The New York Times was present at the jubilarian’s first Mass of Thanksgiving at St. Philip Catholic Church in Clifton, New Jersey.

“I was floored. I did not know they were there,” said Father Joly. “I guess the reason was it was unheard of that someone would be ordained who was blind all his life.”

A unique challenge for Father Joly was that there was no Sacramentary or Lectionary in Braille when he was ordained. For three years, he worked with a woman in Washington to turn the Sacramentary into Braille.

For the jubilarian, the key to a happy vocation has been “truly coming in touch with the mercy of God.”

“It’s been full of surprises. Very, very beautiful ones and very, very difficult ones, but the difficult ones end up being beautiful also,” he said.

Because of his childhood hospitalization, Father Joly said visiting hospitals was “traumatizing” for him because it brought back memories of “a very sick period of my physical health.”

In experiencing the mercy of God, Father Joly said he is now able to be by the bedsides of the suffering or dying.

“It’s no longer about any discomfort that has affected me,” he explained.

Introduction to Diocese of Richmond

Before being incardinated into the Diocese of Richmond in 2012, Father Joly had been traveling to this diocese for all of his priesthood to facilitate various retreats.

“I came and did a particular Advent mission at Joan of Arc in 2005, and I was invited to spend a year at Joan of Arc and at campus ministry at William & Mary. And I loved it so much I requested the possibility of remaining,” he said.

Father Joly has served as pastor of St. Joan of Arc, Yorktown, since 2009. He also served the Diocese of Richmond as parochial vicar (2006-2008) and administrator of that parish (2008-2009) and campus minister and priest at the College of William & Mary (2006-2010).

For Father Joly, the Camino de Santiago, or the Way of St. James, has been the metaphor of his priesthood to date. The Camino is a pilgrimage to the Cathedral of St. James in Compostela, Spain, which is walked from various points throughout Europe.

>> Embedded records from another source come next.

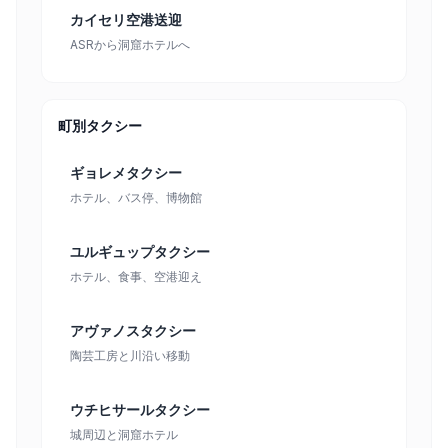
カイセリ空港送迎
ASRから洞窟ホテルへ
町別タクシー
ギョレメタクシー
ホテル、バス停、博物館
ユルギュップタクシー
ホテル、食事、空港迎え
アヴァノスタクシー
陶芸工房と川沿い移動
ウチヒサールタクシー
城周辺と洞窟ホテル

Father Joly has walked the Camino twice. Three years ago, he walked the French route with a group from his parish. They walked 25 kilometers per day, which opened up for Father Joly an understanding of landscapes he never knew.

He said the French Camino represents the first half of his vocation because as the pilgrimage opened up his understanding of landscape, the priesthood “opened up beautiful things I never experienced in sacrament, in people, in worship, in visiting the sick.”

A month ago, he walked the Portuguese route, again with a group from his parish.

“I really think this second Camino helped me name and appreciate the maturing of the second half of the priesthood for me, the second half of the silver years. It was a very maturing Camino,” said Father Joly.

For both journeys, Father Joly had to hold onto someone’s elbow for 8 to 10 hours a day while walking.

“My feet are looking at the ground, as it were, and every step is another anticipated roll of the ankle or twist of the hip,” Father Joly said. “Every step is taken with intention. It’s exhausting and difficult. But literally hanging onto someone’s elbow in order to take the beautiful and difficult steps, that’s a metaphor for the priesthood, and that elbow is Jesus’.”

Father Joly will celebrate a jubilee Mass of Thanksgiving at St. Joan of Arc, Yorktown, at 11:30 a.m. on Nov. 24. He said the theme of his homily that Sunday will be the Camino — “that continues to be walked by God’s mercy.”

“I have felt all of these years that there has to be a deeper significance why the Lord has allowed me to walk it two different times and experience it as I’m reaching this threshold,” he said.